Earlier on Friday, Tesla investor Timothy Fries told a jury that Tesla stock fluctuated after Elon Musk’s tweet, causing him to lose $5,000. Fries said that Elon Musk’s claim to have “secured funds” meant to him that “the relevant agencies had reviewed the source of those funds”.

He bought 50 shares of Tesla stock at $18,000 the day after Elon Musk’s tweet. He recalled: “Elon Musk told the world that he planned to take Tesla private and got the money. Considering the share price at the time, I felt it was a good buy.”

When Tesla’s share price fell, Frith lost $5,000. He said, “I got involved in this lawsuit because I felt aggrieved and I felt I had suffered because of Elon Musk’s misrepresentations.”

Elon Musk’s personal lawyer, Alex Spiro, told the jury in his opening statement on Wednesday that Elon Musk believed he had received funds from Saudi backers and was taking steps to make the deal happen. Spiro said Elon Musk tried to protect “shareholders” by sending the tweet because he feared confidential information would be leaked to the media.

Spiro acknowledged that while Elon Musk’s tweets were rushed and contained technical errors, they accurately conveyed his sincerity in taking Tesla private.

Guhan Subramanian, a professor at Harvard Law School, told the jury that Elon Musk’s actions in 2018 were “unprecedented” and “incoherent” in terms of structuring the company’s dealings because he made his intentions public without conducting a proper financial or legal analysis.

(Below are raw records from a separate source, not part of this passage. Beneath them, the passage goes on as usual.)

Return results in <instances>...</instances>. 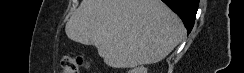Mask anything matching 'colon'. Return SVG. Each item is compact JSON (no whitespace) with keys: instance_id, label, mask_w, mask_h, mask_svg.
Returning <instances> with one entry per match:
<instances>
[{"instance_id":"5ec220e1","label":"colon","mask_w":244,"mask_h":73,"mask_svg":"<svg viewBox=\"0 0 244 73\" xmlns=\"http://www.w3.org/2000/svg\"><path fill=\"white\" fill-rule=\"evenodd\" d=\"M61 65L64 73H78L79 68L86 65V63L81 56H65L61 61Z\"/></svg>"}]
</instances>
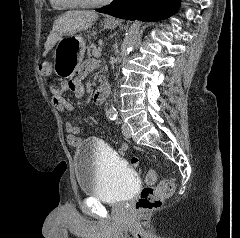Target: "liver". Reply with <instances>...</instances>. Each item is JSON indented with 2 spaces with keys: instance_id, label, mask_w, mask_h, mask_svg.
<instances>
[{
  "instance_id": "1",
  "label": "liver",
  "mask_w": 240,
  "mask_h": 238,
  "mask_svg": "<svg viewBox=\"0 0 240 238\" xmlns=\"http://www.w3.org/2000/svg\"><path fill=\"white\" fill-rule=\"evenodd\" d=\"M97 18V13L93 11H67L58 16L45 43L43 56L47 55L61 37L87 30Z\"/></svg>"
}]
</instances>
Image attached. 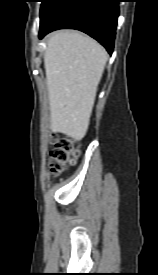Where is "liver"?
<instances>
[{
    "instance_id": "6515ba94",
    "label": "liver",
    "mask_w": 158,
    "mask_h": 275,
    "mask_svg": "<svg viewBox=\"0 0 158 275\" xmlns=\"http://www.w3.org/2000/svg\"><path fill=\"white\" fill-rule=\"evenodd\" d=\"M46 43L51 130L81 140L89 127L108 54L97 41L76 31L55 32Z\"/></svg>"
}]
</instances>
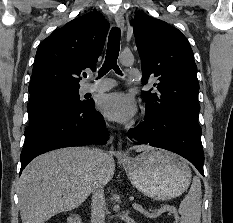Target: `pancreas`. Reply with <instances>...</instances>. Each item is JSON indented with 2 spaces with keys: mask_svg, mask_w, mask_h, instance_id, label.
Returning <instances> with one entry per match:
<instances>
[{
  "mask_svg": "<svg viewBox=\"0 0 233 223\" xmlns=\"http://www.w3.org/2000/svg\"><path fill=\"white\" fill-rule=\"evenodd\" d=\"M158 213H163V211H169V213H177L176 207H172V205H165V207H160V209H157Z\"/></svg>",
  "mask_w": 233,
  "mask_h": 223,
  "instance_id": "1",
  "label": "pancreas"
}]
</instances>
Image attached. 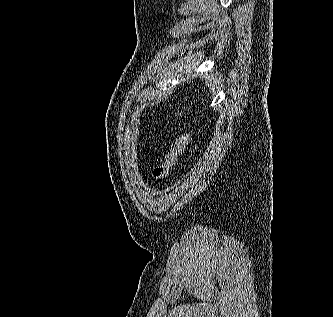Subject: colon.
I'll return each instance as SVG.
<instances>
[{"mask_svg":"<svg viewBox=\"0 0 333 317\" xmlns=\"http://www.w3.org/2000/svg\"><path fill=\"white\" fill-rule=\"evenodd\" d=\"M190 140V136L188 133L181 134L174 142L172 148L168 152L165 161L154 167L152 170V176L157 181H163L167 179L170 172L176 165L180 156L184 153L188 143Z\"/></svg>","mask_w":333,"mask_h":317,"instance_id":"colon-1","label":"colon"}]
</instances>
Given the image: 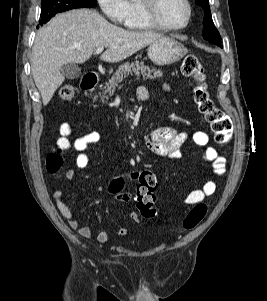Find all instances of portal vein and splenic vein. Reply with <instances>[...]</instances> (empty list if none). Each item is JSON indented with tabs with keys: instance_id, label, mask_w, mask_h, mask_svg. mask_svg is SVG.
<instances>
[{
	"instance_id": "obj_1",
	"label": "portal vein and splenic vein",
	"mask_w": 267,
	"mask_h": 301,
	"mask_svg": "<svg viewBox=\"0 0 267 301\" xmlns=\"http://www.w3.org/2000/svg\"><path fill=\"white\" fill-rule=\"evenodd\" d=\"M103 50H104L103 47H99V48L96 49L95 53L100 54Z\"/></svg>"
}]
</instances>
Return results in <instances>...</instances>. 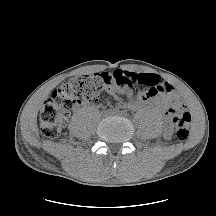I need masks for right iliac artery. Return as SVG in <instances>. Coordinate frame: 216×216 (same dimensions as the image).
<instances>
[{
    "mask_svg": "<svg viewBox=\"0 0 216 216\" xmlns=\"http://www.w3.org/2000/svg\"><path fill=\"white\" fill-rule=\"evenodd\" d=\"M117 111H118V109H113V110H112V112H117Z\"/></svg>",
    "mask_w": 216,
    "mask_h": 216,
    "instance_id": "82829eb1",
    "label": "right iliac artery"
}]
</instances>
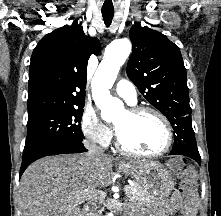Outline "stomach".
<instances>
[{"label":"stomach","instance_id":"0dacf381","mask_svg":"<svg viewBox=\"0 0 221 216\" xmlns=\"http://www.w3.org/2000/svg\"><path fill=\"white\" fill-rule=\"evenodd\" d=\"M121 169L131 175L152 200L165 199L174 189L171 174L160 163L123 164Z\"/></svg>","mask_w":221,"mask_h":216}]
</instances>
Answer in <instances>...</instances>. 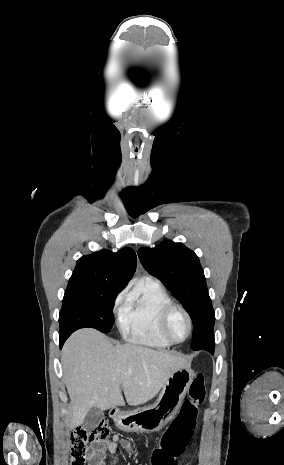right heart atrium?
Returning a JSON list of instances; mask_svg holds the SVG:
<instances>
[{
    "label": "right heart atrium",
    "instance_id": "right-heart-atrium-1",
    "mask_svg": "<svg viewBox=\"0 0 284 465\" xmlns=\"http://www.w3.org/2000/svg\"><path fill=\"white\" fill-rule=\"evenodd\" d=\"M132 294L127 290H122L113 301V309L118 311L130 298Z\"/></svg>",
    "mask_w": 284,
    "mask_h": 465
}]
</instances>
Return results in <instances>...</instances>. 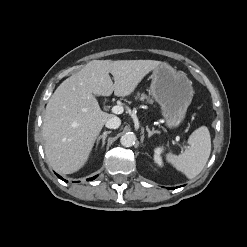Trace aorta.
I'll use <instances>...</instances> for the list:
<instances>
[{"label": "aorta", "mask_w": 247, "mask_h": 247, "mask_svg": "<svg viewBox=\"0 0 247 247\" xmlns=\"http://www.w3.org/2000/svg\"><path fill=\"white\" fill-rule=\"evenodd\" d=\"M136 142V136L132 132H127L121 136L120 143L125 147H131Z\"/></svg>", "instance_id": "obj_1"}]
</instances>
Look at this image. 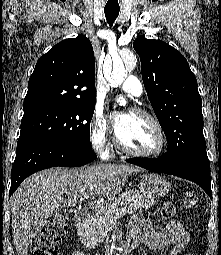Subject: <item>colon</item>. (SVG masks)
<instances>
[{"label": "colon", "mask_w": 221, "mask_h": 255, "mask_svg": "<svg viewBox=\"0 0 221 255\" xmlns=\"http://www.w3.org/2000/svg\"><path fill=\"white\" fill-rule=\"evenodd\" d=\"M198 202V197L193 194L184 199V205L187 208H194ZM67 226L65 217L52 219L32 244L29 255H58L57 245L62 240ZM187 255H193V253L190 252Z\"/></svg>", "instance_id": "1"}]
</instances>
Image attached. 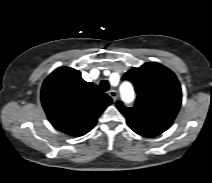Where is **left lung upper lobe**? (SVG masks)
Segmentation results:
<instances>
[{
	"instance_id": "obj_1",
	"label": "left lung upper lobe",
	"mask_w": 212,
	"mask_h": 183,
	"mask_svg": "<svg viewBox=\"0 0 212 183\" xmlns=\"http://www.w3.org/2000/svg\"><path fill=\"white\" fill-rule=\"evenodd\" d=\"M123 79L133 83L137 93L134 107L117 102L127 125L137 134L154 137L167 130L181 105V87L175 74L158 63L132 68Z\"/></svg>"
}]
</instances>
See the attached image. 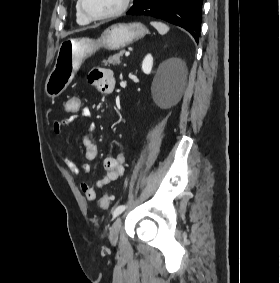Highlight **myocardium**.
<instances>
[{"mask_svg": "<svg viewBox=\"0 0 280 283\" xmlns=\"http://www.w3.org/2000/svg\"><path fill=\"white\" fill-rule=\"evenodd\" d=\"M78 3H79V8H80L82 14L88 20H90V21H101V20L112 19V18H115V17L123 14L129 8V6L131 4V0H123L121 6L118 9H116L115 11H112L110 13L103 14V15H93L89 11H87V9L85 8V5H84V0H78Z\"/></svg>", "mask_w": 280, "mask_h": 283, "instance_id": "f54148a6", "label": "myocardium"}]
</instances>
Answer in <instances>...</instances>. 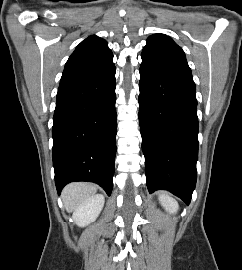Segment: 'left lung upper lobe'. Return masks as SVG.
<instances>
[{
	"label": "left lung upper lobe",
	"mask_w": 242,
	"mask_h": 270,
	"mask_svg": "<svg viewBox=\"0 0 242 270\" xmlns=\"http://www.w3.org/2000/svg\"><path fill=\"white\" fill-rule=\"evenodd\" d=\"M141 57L147 62L171 65L191 72L182 48L165 34L148 37Z\"/></svg>",
	"instance_id": "obj_1"
}]
</instances>
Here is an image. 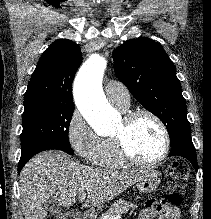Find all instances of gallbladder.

A jury of six men and three women will decide whether the tweet artificially pushed up Tesla’s share price. If it did, by how much Tesla’s share price was inflated? The defendants in the case include Tesla’s departing and serving directors, who Spiro said each had a motive in responding to Elon Musk’s scheme.

Tesla shares closed up about 5 percent at $133.42 per share on Friday, local US time. Tesla shares have plunged 33 percent since December 1 last year, as the electric car maker faces growing competition and a looming recession.